Lawmakers to Probe Agendas of Proxy Advisory Firms
A House Financial Services Subcommittee on Wednesday will hold hearings into whether proxy advisory firms are pushing political agendas rather than serving shareholder interests, the Fox Business Network has learned.
Proxy firms recommend to shareholders how they should vote on various corporate issues. The hearings follow a series of high profile battles between union shareholder activists and large firms over corporate governance issues including whether companies should have a separate chairman and chief executive.
Executives at many companies have complained to Congress that such battles are fraught with politics, with advisory firms often pushing the political agendas of some of their biggest shareholder clients at union and public pension funds.
New Jersey Republican Scott Garrrett will chair the hearings, which is expected to include testimony from representatives of the business community, and possibly those at major proxy advisory firms, Institutional Shareholder Services and Glass, Lewis & Co. Former Securities and Exchange Commission Chairman Harvey Pitt is also expected to testify.

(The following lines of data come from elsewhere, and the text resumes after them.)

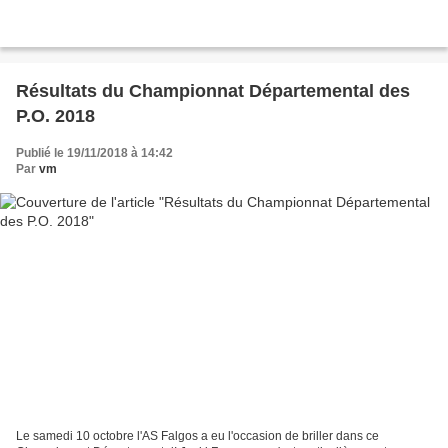
Résultats du Championnat Départemental des
P.O. 2018
Publié le 19/11/2018 à 14:42
Par
vm
Le samedi 10 octobre l'AS Falgos a eu l'occasion de briller dans ce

A press official from ISS said the firm hasn’t been contacted by the subcommittee to appear at the hearings; a press official for Glass-Lewis didn’t return calls for comment.
“We would hope that if such a meeting is taking place, that the viewpoints of all constituents would be taken into consideration,” Cheryl Gustitus, a spokeswoman for I.S.S. said.

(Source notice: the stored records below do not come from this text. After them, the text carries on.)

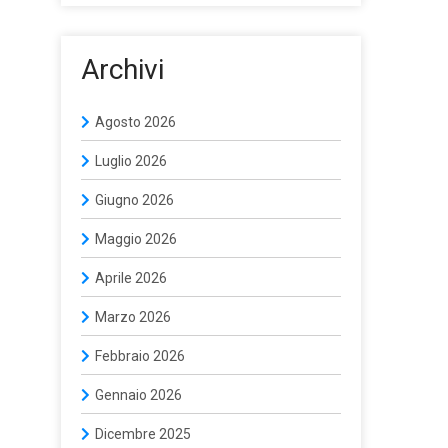
Archivi
Agosto 2026
Luglio 2026
Giugno 2026
Maggio 2026
Aprile 2026
Marzo 2026
Febbraio 2026
Gennaio 2026
Dicembre 2025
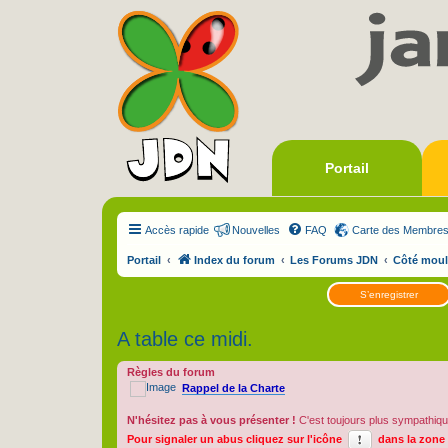
Portail
Accès rapide
Nouvelles
FAQ
Carte des Membre
Portail
Index du forum
Les Forums JDN
Côté moul
S’enregistrer
A table ce midi.
Règles du forum
Rappel de la Charte
N'hésitez pas à vous présenter !
C'est toujours plus sympathiqu
Pour signaler un abus cliquez sur l'icône
dans la zone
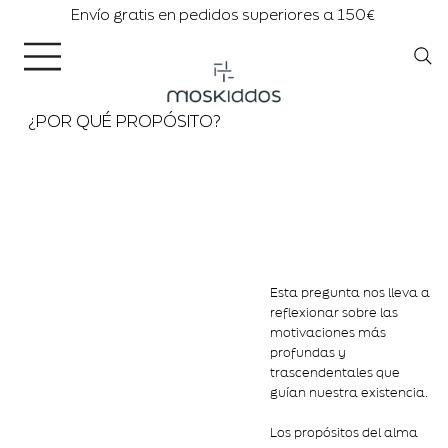
Envío gratis en pedidos superiores a 150€
¿POR QUÉ PROPÓSITO?
Esta pregunta nos lleva a
reflexionar sobre las
motivaciones más
profundas y
trascendentales que
guían nuestra existencia.
Los propósitos del alma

A spokesman for the committee declined comment.
The controversy surrounding the alleged political activities of the advisory firms heated up last week during a shareholder vote to strip Jamie Dimon of his role as JP Morgan’s chairman (under the proposal he would remain as CEO). The move was easily defeated, but not before ISS urged investors to split Dimon’s role siding with union activists that have been seeking a split for the past two years.
One rationale behind the split has been that JP Morgan may be too big for one executive to effectively manage. JP Morgan has been hit with a spate of regulatory issues, including a large trading loss in its London branch known as the “London Whale.”
But Dimon has also been a fierce critic of President Obama’s economic policies, including parts of the Dodd-Frank banking reform bill. Many union pension funds as well as public officials running large pension funds have vocally supported the president’s economic and regulatory policies, and the recent shareholder vote was designed to quash Dimon’s public criticism of these policies, people inside JP Morgan say.
The committee will examine whether the advisory firms are supporting “the social, political and economic goals as opposed to broader shareholder interests,” said one person close to the committee.